Тут раздался пьяненький голос Дымова:
– Яков Абрамыч, расскажите че-нить про женщин!
– Значит, дело было так, – неспешно начал Кружинер, явно польщенный вниманием к себе. Маленький сын увидел папу голым и спрашивает у него:
– Папа, а почему у тебя такой большой писюн?
– Повтори, что ты сказал?!
– У тебя большой писюн.
– Еще раз повтори!!!
– Ну, у тебя большой писюн.
– А теперь иди и это нашей маме скажи. А то она считает, что он у меня маленький.
Мальчик выполнил просьбу отца и возвратился.
Отец спрашивает:
– Ну что, сынок, сказала мама?
– Она сказала, что я еще не видел писюны у наших соседей. Особенно с трех первых этажей!
В кабинете Томилина – хохот и гогот.
А Кружинер уже вошел в раж, валяет следующий анекдот:
– Сара! Что мне делать? Я на этом диване изменила своему мужу. Может быть, мне его продать?
– Ты что, дурочка! Если бы я все такое продавала, у меня остался бы один шнур от абажура…
И вновь в кабинете Томилина – дружный и веселый мужской смех. Кружинера уже не остановить:
– Роза Марковна, почему вы решили развестись со своим мужем?
– Та не могу я с ним жить, потому что он относится ко мне, как к собаке.
– И в чем это выражается?
– Он требует от меня верности!..
Пока смех стихал, Кружинер отхлебнул водки из рюмки, закусил маленьким алым помидором, хитро улыбнулся и снова нырнул в бездонный колодец своих одесских анекдотов:
– Доченька, ты уже взрослая, настало время таки поговорить с тобой о сексе.
– Папа, может, я лучше с мамой таки об этом поговорю?
– Вот-вот, и за меня таки словечко замолви!
8
После пирушки Гаевский вернулся в свой кабинет, пораженный тем, что услышал от Юдина про заниженные боевые характеристики «карандаша». Это было для него новостью.
Журбей изначально вместе с институтом Померанцева вел проект нового зенитного ракетного комплекса, закладывая в него уникальные тактикотехнические характеристики. Да, они были амбициозными, трудно достижимыми, но реальными. Ракета с переменным успехом, но шла.
И вот на самом пике разработок, – бац, и на тебе! Журбея убрали. А на место его назначили какого-то безвестного Гребнева из Питера. И он, оказывается, учинил вот такое… Сдал назад, занизил боевые характеристики ракеты…
Гаевский вспомнил: когда Журбея внезапно заменили Гребневым, он спросил генерала Курилова о причине такого решения. В ответ:
– Питерских блатняков к денежным корыту подтягивают. Но ты в это дело не лезь.
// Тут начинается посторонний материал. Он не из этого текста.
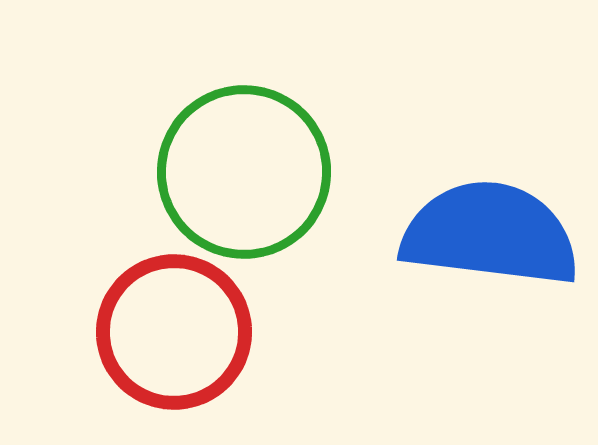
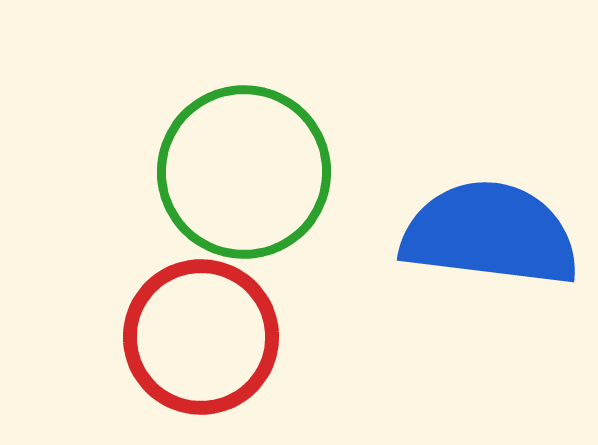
red circle: moved 27 px right, 5 px down
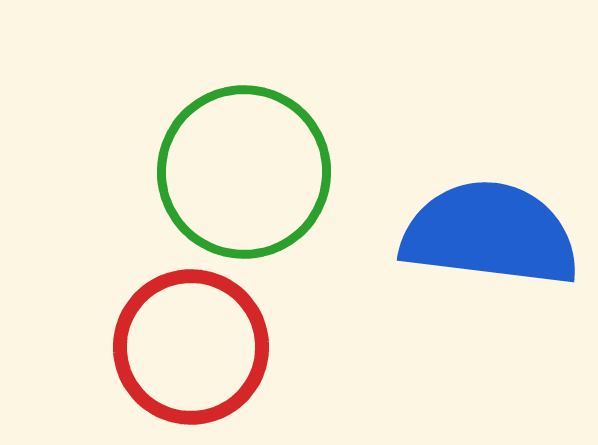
red circle: moved 10 px left, 10 px down
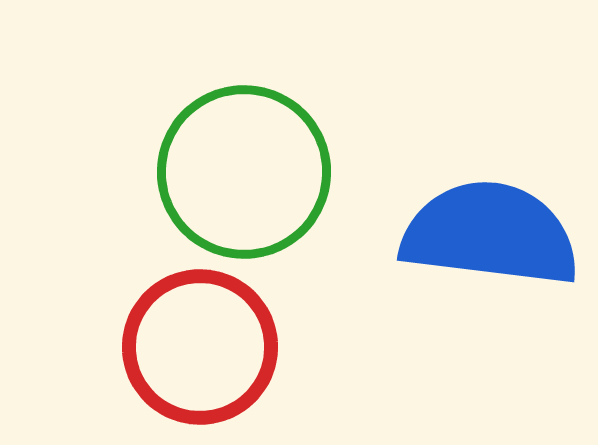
red circle: moved 9 px right
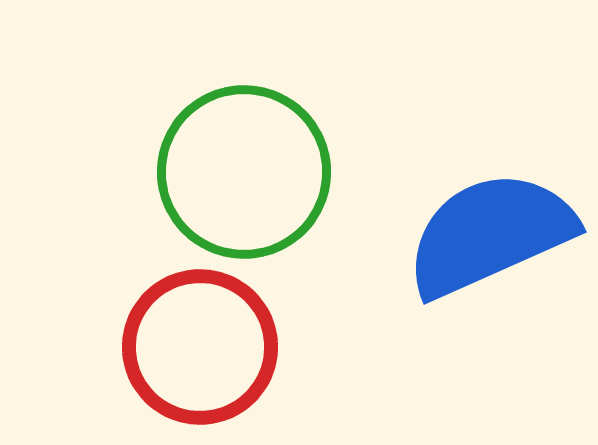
blue semicircle: rotated 31 degrees counterclockwise
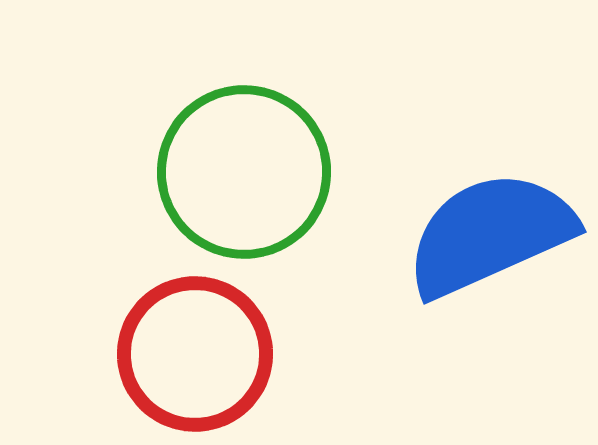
red circle: moved 5 px left, 7 px down
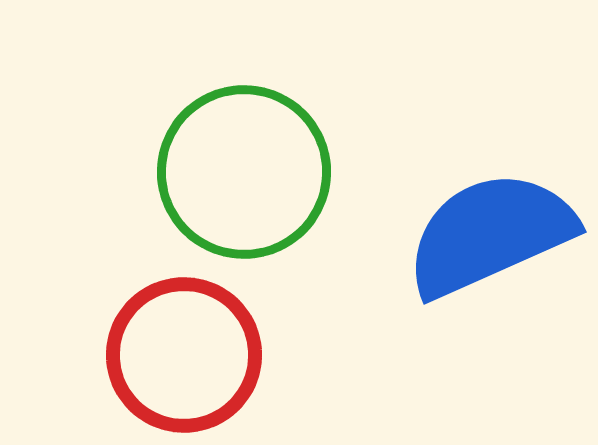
red circle: moved 11 px left, 1 px down
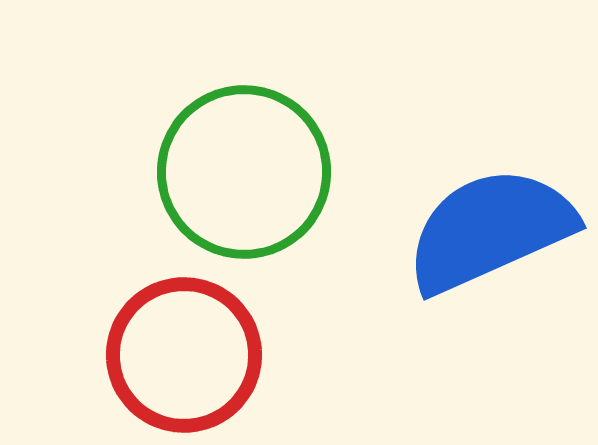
blue semicircle: moved 4 px up
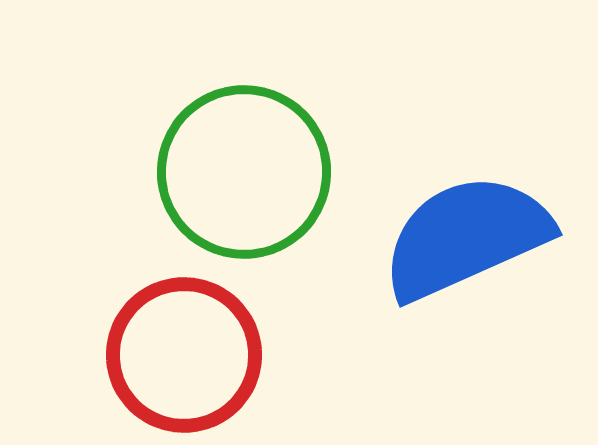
blue semicircle: moved 24 px left, 7 px down
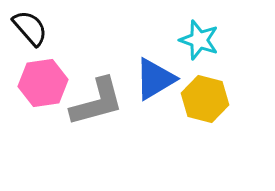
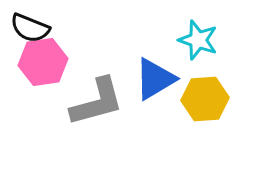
black semicircle: rotated 153 degrees clockwise
cyan star: moved 1 px left
pink hexagon: moved 21 px up
yellow hexagon: rotated 18 degrees counterclockwise
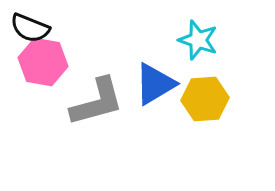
pink hexagon: rotated 18 degrees clockwise
blue triangle: moved 5 px down
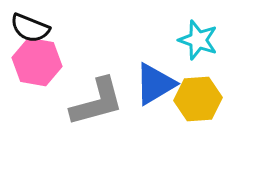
pink hexagon: moved 6 px left
yellow hexagon: moved 7 px left
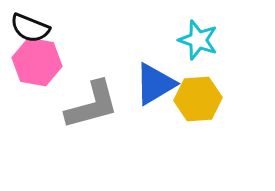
gray L-shape: moved 5 px left, 3 px down
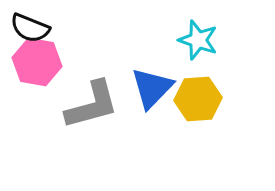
blue triangle: moved 3 px left, 4 px down; rotated 15 degrees counterclockwise
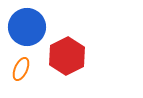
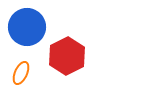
orange ellipse: moved 4 px down
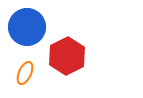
orange ellipse: moved 4 px right
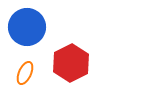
red hexagon: moved 4 px right, 7 px down
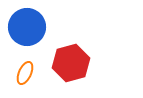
red hexagon: rotated 12 degrees clockwise
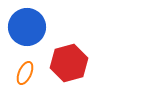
red hexagon: moved 2 px left
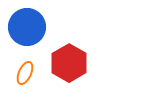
red hexagon: rotated 15 degrees counterclockwise
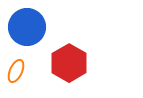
orange ellipse: moved 9 px left, 2 px up
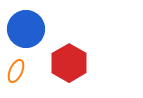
blue circle: moved 1 px left, 2 px down
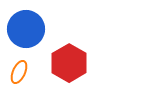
orange ellipse: moved 3 px right, 1 px down
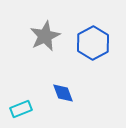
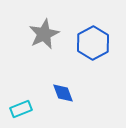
gray star: moved 1 px left, 2 px up
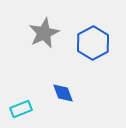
gray star: moved 1 px up
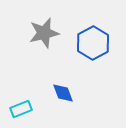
gray star: rotated 12 degrees clockwise
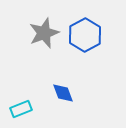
gray star: rotated 8 degrees counterclockwise
blue hexagon: moved 8 px left, 8 px up
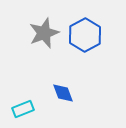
cyan rectangle: moved 2 px right
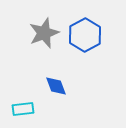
blue diamond: moved 7 px left, 7 px up
cyan rectangle: rotated 15 degrees clockwise
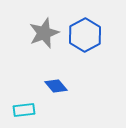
blue diamond: rotated 20 degrees counterclockwise
cyan rectangle: moved 1 px right, 1 px down
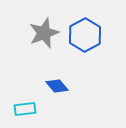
blue diamond: moved 1 px right
cyan rectangle: moved 1 px right, 1 px up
У этого Гребнева – «крыша» та еще…
А еще Курилов тогда поведал Гаевскому то же, что он сегодня услышал от Юдина – в знак протеста из-за смещения Журбея, с ним ушла почти вся его команда заслуженных стариков, в том числе – нескольких лауреатов госпремий. А пришедший им на смену молодняк с ходу не потянул проект.
И вот теперь, когда в Генштабе ждут ракету для новой зенитной системы и восторженно шепчутся о том, что она будет способна доставать вражьи цели уже в ближнем космосе, – вдруг выясняется, что это блеф… Гребнев делает шаг назад.
«Интересно, в верхах это знают? – думал Гаевский, – а ведь Курилов наверняка знает. Должен знать. Но почему-то помалкивает»…
* * *
Он посмотрел в окно. С высоты четвертого этажа ему был хорошо виден внутренний двор института с побеленными стволами старых яблонь. Вспомнил и улыбнулся: «Вы колготки ей повыше, до первых веток натягивайте». Так сказала ему Наталья, когда он обмазывал известью ствол яблони.
Вспомнил о том, как хорошо, как упоительно работалось ему, когда она была на субботнике рядом. Что-то особенное, похожее на сладкую мужскую истому, зарождалось в нем. Он еще не мог дать этому точного названия, но смутное предчувствие нового, романтичного периода в его жизни грело душу.
Подобное он испытывал давным-давно, еще в школе, в одиннадцатом классе, когда там появилась курчавая блондинка Лиза Измайлова, – ее отца-офицера из какого-то дальневосточного гарнизона перевели по службе в Воронеж. После появления Лизы в классе нудная учеба обрела вдруг для Гаевского иной смысл, – он летел на уроки, чтобы увидеть и ее лицо с веснушками, и тонкую шею, обрамленную белой кружевной вязью воротничка, и большие загадочные глаза, и услышать ее тонкий девичий голосок…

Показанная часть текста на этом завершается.